Metrô de Buenos Aires
Estação Mitre
No fim da linha deste trem, chegamos à estação Mitre, onde subimos uma escada rolante e já estamos na Estação Maipu, onde pegamos o Tren de La Costa. Esse passeio é muito legal e um dos mais recomendados da viagem.

A passagem do Tren de La Costa custa $24, ida e volta. Você pode optar por alguns pacotes turísticos, à venda na própria estação, com direito a almoço e o passeio de Catamaran, mas preferimos continuar nossa viagem por conta própria. O trem é bem moderno e super confortável. Ele passa por diversas estações, onde você pode descer e depois de meia hora pegar o próximo. Em algumas, há restaurantes, sorveterias e feirinhas de artesanato. Estas acontecem durante o fim de semana. Paramos na estação de San Isidro, a maior e onde há uma sorveteria Freddo, aquela do melhor sorvete de doce de leite do mundo! Compramos umas besteirinhas nas lojinhas da estação e continuamos o passeio.



O trajeto do trem é por áreas de babar de tão lindas. Uns bairros chiques, com casarões, parques e, claro, pelo Rio de la Plata.

Chegamos no Delta do Trigre, uma cidadezinha que fica no final do percurso. Lá, há um Parque de Diversões (La Costa) que funciona nos fins de semana e feriados, um cassino e os famosos passeios de Caramaran, que foi o que fizemos.



Pagamos $35. O barco vai pelo Delta do Tigre, pelo Rio Sarmiento. É impressionante a realidade de lá. Muita gente mora nas ilhas - onde é muito caro - e outros tantos casarões são de veraneio dos argentinos. Como o acesso à cidade é complicado, os moradores das ilhas contam com barcos para tudo: barco banco, correio, ambulância, farmácia, supermercado... Quem precisa comprar coisas neste, por exemplo, amarra uma sacola branca no píer - todas as casas precisam ter um - e quando o barco passar ele pára na casa. Também há praias artificiais, que ficam cheias nos fins de semana, museu e até um posto de gasolina com loja de conveniência. Isso tudo nós vamos aprendendo pelo caminho, já que o passeio conta com uma guia que nos explica tudo em inglês e espanhol - ela fala devagar, então dá para entender tudo.
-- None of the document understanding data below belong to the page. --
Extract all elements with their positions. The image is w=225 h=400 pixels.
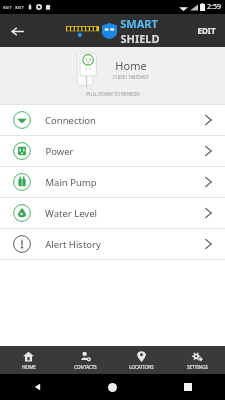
button[interactable]: Recents [150,374,225,400]
button[interactable]: Home [75,374,150,400]
button[interactable]: SETTINGS [169,346,225,374]
staticText: Main Pump [45,176,97,189]
button[interactable]: Water Level [0,198,225,228]
staticText: Power [45,145,74,158]
staticText: LOCATIONS [129,364,154,370]
staticText: EDIT [197,25,216,36]
button[interactable]: Back [0,374,75,400]
staticText: SETTINGS [187,364,208,370]
staticText: 84/7 [3,5,12,10]
staticText: 2:59 [207,2,221,12]
staticText: CONTACTS [74,364,97,370]
staticText: 21605116805493 [112,74,149,80]
button[interactable]: Power [0,136,225,166]
button[interactable]: CONTACTS [57,346,113,374]
button[interactable]: Alert History [0,229,225,259]
button[interactable]: Back [4,18,30,44]
button[interactable]: HOME [0,346,57,374]
staticText: SHIELD [120,31,160,46]
button[interactable]: LOCATIONS [113,346,169,374]
staticText: Home [115,58,147,73]
staticText: SMART [120,16,158,31]
button[interactable]: Connection [0,105,225,135]
button[interactable]: EDIT [192,21,221,40]
staticText: HOME [22,364,36,370]
staticText: Alert History [45,238,101,251]
staticText: Connection [45,114,96,127]
button[interactable]: Main Pump [0,167,225,197]
staticText: PULL DOWN TO REFRESH [86,91,140,97]
staticText: 84/7 [15,5,24,10]
staticText: Water Level [45,207,97,220]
Depois da uma hora no Catamaran, andamos um pouco pela cidade do Delta do Tigre e fomos almoçar num dos restaurantes do Puerto de Frutos. Nesse lugar, há um monte de lojas com artesanatos e opções de presente.

Voltamos para o trem e fizemos todo o percurso de volta. Já em Buenos Aires, pegamos o metrô até a Av. Corrientes, onde fomos ao shopping Abasto. A estação tem saída dentro do shopping! Passeamos um pouco e voltamos a San Telmo, onde paramos para comer um alfajor delicioso na Havanna.

À noite, fomos a um restaurante japonês. É comum encontrar sushis feitos com palca (abacate). Achei que não ia gostar, mas é uma delícia. Depois do jantar, fomos até a Corrientes, na Galeria 1660, onde há um bar dos Beattles. Porém este é um dos poucos lugares que começa cedo e a banda estava no final. Andamos um bocado e resolvemos pegar um táxi até a Av. Marcelo T. Alvear, 399, onde funciona o pub The Killkenny. Lá tem música ao vivo e não paga para entrar. Mas a cerveja Guiness pedida pelo meu namorado custou $39! Depois disso, melhor ir dormir.